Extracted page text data
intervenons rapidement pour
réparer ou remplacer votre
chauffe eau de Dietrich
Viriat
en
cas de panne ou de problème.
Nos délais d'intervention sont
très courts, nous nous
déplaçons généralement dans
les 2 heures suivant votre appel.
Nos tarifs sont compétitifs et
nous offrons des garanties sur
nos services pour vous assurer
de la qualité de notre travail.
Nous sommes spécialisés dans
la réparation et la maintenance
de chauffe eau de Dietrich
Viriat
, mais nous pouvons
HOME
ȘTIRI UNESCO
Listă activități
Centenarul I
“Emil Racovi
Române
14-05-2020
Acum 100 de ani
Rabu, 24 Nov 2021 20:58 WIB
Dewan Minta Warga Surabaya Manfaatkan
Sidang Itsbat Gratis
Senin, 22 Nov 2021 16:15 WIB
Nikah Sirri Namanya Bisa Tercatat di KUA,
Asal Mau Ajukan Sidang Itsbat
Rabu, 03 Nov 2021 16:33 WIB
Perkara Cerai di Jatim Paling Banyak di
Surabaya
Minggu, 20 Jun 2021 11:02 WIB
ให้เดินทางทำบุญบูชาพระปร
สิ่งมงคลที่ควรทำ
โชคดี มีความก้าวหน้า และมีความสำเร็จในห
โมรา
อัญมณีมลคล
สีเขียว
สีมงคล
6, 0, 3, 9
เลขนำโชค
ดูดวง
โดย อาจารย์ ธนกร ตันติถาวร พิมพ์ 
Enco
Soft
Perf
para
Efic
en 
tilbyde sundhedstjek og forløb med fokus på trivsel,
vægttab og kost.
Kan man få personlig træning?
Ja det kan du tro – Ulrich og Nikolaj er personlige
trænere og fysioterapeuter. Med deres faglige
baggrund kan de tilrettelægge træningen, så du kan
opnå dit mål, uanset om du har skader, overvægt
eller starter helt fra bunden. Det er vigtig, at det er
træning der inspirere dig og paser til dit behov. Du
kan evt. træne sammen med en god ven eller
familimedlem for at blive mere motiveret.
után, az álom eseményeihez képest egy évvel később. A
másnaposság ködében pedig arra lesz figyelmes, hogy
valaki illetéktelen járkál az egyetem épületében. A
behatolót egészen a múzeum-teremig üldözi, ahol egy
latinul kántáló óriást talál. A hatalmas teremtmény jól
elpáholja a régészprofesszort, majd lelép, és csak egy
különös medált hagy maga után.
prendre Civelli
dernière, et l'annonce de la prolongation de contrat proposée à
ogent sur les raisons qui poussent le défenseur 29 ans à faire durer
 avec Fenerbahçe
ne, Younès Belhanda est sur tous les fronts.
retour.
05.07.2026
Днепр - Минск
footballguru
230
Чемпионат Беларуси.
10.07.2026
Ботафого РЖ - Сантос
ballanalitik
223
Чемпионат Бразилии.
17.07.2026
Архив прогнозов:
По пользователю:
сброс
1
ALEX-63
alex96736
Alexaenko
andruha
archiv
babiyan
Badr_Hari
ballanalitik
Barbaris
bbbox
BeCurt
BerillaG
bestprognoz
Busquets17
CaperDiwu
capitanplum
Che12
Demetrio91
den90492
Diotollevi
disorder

• _The problem_
Your answer should be all lines from the data that contain "után".

• _Answer space_
után, az álom eseményeihez képest egy évvel később. A
különös medált hagy maga után.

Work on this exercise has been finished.